La letteratura –ricorda Conti- indica come si siano verificati numerosi decessi in sedazione/anestesia generale anche in pazienti non a rischio causati da un mancato rispetto dei protocolli di sicurezza e dei dosaggi”. Sempre in tema di responsabilità, ricorda il coordinatore di Visione Forense, “la legge Gelli-Bianco 24/2017, indica che il titolare dello studio risponde a titolo di responsabilità contrattuale in quanto ha assunto un’obbligazione nei confronti diretta del paziente mentre l’anestesista, che è un collaboratore, risponde del proprio operato a titolo di responsabilità extracontrattuale”. 

La legge Gelli-Bianco -continua- ha inoltre introdotto nel codice penale (con l’art. 590 sexies) una disciplina ad hoc per i reati di omicidio e lesioni personali commessi nell’esercizio della professione sanitaria, relativamente a cui si segnala l’esclusione della punibilità del medico che abbia rispettato le raccomandazioni previste dalle linee guida vigenti o dalle buone pratiche clinico-assistenziali, pur se abbia compiuto un errore esecutivo per imperizia”. 

Su questo punto, sottolinea Conti, sarà fondamentale aver prodotto una completa anamnesi, un dettagliato consenso informato oltre a tutta quella documentazione che possa provare il rispetto dei protocolli operativi e delle linee guida.

 Per quanto riguarda la parte assicurativa, (art. 10, comma 3, legge n. 24/2017) il dott.
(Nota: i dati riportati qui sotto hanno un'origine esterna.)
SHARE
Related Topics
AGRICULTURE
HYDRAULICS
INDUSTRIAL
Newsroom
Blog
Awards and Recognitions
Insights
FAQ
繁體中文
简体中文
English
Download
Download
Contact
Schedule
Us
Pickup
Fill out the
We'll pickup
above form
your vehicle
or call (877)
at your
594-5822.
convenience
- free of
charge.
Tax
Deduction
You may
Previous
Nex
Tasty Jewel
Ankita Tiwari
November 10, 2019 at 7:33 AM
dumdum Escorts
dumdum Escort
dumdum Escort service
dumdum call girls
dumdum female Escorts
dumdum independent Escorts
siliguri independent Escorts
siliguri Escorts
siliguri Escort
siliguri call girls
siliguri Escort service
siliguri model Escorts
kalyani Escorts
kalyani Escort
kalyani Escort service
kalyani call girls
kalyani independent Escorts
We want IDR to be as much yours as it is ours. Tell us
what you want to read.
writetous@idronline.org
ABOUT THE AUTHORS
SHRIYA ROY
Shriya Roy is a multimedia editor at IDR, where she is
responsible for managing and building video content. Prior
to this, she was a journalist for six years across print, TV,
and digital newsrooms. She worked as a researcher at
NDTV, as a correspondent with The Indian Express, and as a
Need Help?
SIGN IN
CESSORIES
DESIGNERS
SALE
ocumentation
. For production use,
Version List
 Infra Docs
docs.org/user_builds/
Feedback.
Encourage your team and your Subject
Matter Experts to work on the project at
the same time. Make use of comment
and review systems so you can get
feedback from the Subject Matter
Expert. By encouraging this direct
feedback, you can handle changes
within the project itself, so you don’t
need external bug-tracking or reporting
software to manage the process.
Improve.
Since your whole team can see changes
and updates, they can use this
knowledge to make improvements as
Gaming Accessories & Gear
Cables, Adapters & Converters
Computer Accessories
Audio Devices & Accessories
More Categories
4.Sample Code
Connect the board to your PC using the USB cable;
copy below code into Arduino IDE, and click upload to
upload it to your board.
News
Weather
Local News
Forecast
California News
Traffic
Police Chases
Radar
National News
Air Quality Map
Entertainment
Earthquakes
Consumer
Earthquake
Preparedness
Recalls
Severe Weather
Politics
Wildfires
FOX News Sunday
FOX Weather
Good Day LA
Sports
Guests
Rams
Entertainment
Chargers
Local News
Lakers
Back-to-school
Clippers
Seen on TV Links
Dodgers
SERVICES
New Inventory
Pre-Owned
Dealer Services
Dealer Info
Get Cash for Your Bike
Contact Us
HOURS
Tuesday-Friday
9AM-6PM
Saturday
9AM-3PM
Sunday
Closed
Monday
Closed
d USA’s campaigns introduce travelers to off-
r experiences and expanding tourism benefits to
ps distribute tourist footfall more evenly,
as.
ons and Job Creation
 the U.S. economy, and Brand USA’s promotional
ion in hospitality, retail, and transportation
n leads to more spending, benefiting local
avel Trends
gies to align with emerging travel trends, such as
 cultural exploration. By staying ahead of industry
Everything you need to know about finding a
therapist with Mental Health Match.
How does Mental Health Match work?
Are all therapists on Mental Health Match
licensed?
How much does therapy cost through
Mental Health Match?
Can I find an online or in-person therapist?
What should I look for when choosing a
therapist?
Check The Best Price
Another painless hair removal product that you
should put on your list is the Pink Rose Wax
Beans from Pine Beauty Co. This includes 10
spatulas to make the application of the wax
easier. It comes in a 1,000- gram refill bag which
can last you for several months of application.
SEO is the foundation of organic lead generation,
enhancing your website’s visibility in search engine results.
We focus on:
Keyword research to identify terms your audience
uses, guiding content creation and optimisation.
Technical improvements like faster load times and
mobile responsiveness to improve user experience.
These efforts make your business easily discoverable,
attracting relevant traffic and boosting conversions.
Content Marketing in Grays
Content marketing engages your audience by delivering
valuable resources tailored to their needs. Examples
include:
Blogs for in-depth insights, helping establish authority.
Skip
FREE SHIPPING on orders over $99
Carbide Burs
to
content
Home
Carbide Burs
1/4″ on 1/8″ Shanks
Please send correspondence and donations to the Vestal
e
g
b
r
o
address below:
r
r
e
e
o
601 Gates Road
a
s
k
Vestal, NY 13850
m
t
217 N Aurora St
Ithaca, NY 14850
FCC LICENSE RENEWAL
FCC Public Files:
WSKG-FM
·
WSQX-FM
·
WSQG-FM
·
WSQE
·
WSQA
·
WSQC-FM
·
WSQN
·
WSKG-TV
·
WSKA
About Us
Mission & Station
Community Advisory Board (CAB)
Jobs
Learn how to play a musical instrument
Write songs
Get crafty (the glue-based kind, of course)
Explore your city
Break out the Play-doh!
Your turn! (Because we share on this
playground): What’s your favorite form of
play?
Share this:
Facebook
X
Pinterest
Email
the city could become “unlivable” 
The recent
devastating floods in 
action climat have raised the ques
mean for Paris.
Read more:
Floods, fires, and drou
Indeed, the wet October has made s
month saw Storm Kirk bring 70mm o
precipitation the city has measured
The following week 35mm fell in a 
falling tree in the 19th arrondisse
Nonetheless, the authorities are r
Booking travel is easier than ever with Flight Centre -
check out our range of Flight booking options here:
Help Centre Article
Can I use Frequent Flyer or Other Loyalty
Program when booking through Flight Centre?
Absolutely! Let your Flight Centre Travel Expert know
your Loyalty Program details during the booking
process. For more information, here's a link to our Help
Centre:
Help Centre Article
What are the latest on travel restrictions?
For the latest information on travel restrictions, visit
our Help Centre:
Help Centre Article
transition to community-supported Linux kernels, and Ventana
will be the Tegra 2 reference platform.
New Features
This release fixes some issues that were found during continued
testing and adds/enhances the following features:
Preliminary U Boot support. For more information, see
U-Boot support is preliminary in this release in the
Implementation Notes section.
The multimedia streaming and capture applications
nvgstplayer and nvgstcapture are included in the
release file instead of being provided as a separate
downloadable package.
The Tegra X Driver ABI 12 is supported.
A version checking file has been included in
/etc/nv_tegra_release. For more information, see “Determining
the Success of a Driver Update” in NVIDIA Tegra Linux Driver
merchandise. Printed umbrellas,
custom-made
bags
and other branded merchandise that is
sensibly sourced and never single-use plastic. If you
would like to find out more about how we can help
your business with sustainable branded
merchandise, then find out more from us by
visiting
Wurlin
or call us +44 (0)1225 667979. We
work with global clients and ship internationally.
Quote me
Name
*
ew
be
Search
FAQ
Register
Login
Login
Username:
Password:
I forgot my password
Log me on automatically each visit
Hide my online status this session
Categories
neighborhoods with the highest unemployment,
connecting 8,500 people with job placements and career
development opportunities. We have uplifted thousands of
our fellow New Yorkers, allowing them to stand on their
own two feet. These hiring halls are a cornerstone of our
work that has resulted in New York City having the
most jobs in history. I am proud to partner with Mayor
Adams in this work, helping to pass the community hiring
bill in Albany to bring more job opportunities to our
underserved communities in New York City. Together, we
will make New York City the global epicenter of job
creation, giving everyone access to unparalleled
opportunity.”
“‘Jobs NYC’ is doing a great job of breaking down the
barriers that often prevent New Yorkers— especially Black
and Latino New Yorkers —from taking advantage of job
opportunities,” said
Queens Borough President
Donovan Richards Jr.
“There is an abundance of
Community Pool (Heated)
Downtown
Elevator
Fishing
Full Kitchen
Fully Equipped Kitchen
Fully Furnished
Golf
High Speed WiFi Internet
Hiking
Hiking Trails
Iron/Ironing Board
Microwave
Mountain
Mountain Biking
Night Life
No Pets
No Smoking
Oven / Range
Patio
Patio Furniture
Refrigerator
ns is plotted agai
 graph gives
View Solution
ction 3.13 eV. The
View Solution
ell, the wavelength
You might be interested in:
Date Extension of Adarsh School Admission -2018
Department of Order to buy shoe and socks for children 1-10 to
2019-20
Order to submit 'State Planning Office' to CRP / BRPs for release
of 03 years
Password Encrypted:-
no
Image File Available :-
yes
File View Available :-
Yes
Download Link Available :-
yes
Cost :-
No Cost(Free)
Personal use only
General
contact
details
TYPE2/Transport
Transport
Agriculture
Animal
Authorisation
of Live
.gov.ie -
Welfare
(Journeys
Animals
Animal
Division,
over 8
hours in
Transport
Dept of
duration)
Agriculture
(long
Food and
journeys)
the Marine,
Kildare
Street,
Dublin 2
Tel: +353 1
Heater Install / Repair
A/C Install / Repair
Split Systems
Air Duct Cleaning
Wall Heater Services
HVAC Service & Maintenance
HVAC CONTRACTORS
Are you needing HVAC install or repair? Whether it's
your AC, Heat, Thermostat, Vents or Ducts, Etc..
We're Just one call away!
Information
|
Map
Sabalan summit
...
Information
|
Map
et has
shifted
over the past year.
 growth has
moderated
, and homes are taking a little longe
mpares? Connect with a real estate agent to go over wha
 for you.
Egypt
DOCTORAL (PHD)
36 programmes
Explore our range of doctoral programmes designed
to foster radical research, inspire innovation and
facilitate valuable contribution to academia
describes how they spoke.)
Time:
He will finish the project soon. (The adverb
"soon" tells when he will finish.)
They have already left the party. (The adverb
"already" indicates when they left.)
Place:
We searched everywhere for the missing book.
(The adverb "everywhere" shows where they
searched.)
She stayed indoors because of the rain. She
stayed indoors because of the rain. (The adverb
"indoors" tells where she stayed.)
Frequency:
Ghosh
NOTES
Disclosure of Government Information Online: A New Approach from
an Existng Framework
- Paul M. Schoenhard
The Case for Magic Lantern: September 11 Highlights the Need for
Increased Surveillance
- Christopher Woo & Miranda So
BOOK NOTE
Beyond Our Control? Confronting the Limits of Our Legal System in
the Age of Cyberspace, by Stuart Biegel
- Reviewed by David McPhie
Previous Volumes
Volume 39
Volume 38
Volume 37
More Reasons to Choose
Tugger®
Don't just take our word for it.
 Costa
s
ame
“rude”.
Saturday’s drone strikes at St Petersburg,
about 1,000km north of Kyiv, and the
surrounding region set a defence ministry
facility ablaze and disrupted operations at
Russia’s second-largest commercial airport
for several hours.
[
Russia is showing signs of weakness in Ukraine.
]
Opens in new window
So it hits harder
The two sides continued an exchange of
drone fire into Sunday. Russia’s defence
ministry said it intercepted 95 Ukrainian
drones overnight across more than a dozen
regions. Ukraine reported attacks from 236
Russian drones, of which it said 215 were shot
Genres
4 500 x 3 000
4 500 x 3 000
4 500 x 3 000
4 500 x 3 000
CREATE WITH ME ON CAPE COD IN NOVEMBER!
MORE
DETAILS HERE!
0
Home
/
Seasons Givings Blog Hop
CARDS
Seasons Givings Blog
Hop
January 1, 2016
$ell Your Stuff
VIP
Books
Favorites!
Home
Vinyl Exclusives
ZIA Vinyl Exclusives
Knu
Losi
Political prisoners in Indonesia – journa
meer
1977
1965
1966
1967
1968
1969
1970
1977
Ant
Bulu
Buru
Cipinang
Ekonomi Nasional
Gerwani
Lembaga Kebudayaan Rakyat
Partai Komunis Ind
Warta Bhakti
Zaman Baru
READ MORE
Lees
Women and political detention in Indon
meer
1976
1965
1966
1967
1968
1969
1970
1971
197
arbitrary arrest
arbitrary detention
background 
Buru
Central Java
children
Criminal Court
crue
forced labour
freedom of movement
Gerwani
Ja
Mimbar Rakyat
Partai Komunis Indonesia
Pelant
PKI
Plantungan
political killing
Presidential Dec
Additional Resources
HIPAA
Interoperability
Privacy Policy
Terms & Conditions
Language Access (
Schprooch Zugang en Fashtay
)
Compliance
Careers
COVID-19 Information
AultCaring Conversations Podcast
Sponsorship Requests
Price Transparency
Conti ricorda che i “professionisti che collaborano presso una struttura sanitaria, pubblica o privata, devono provvedere alla stipula di una adeguata polizza di assicurazione per colpa grave; considerando l'art. 9 sempre della L. n. 24/2017 che prevede l’azione di rivalsa nei confronti del professionista, azione che può essere esercitata soltanto laddove l'inadempimento del professionista sanitario sia stato caratterizzato da dolo o da colpa grave entro il termine di un anno dall’avvenuto pagamento”.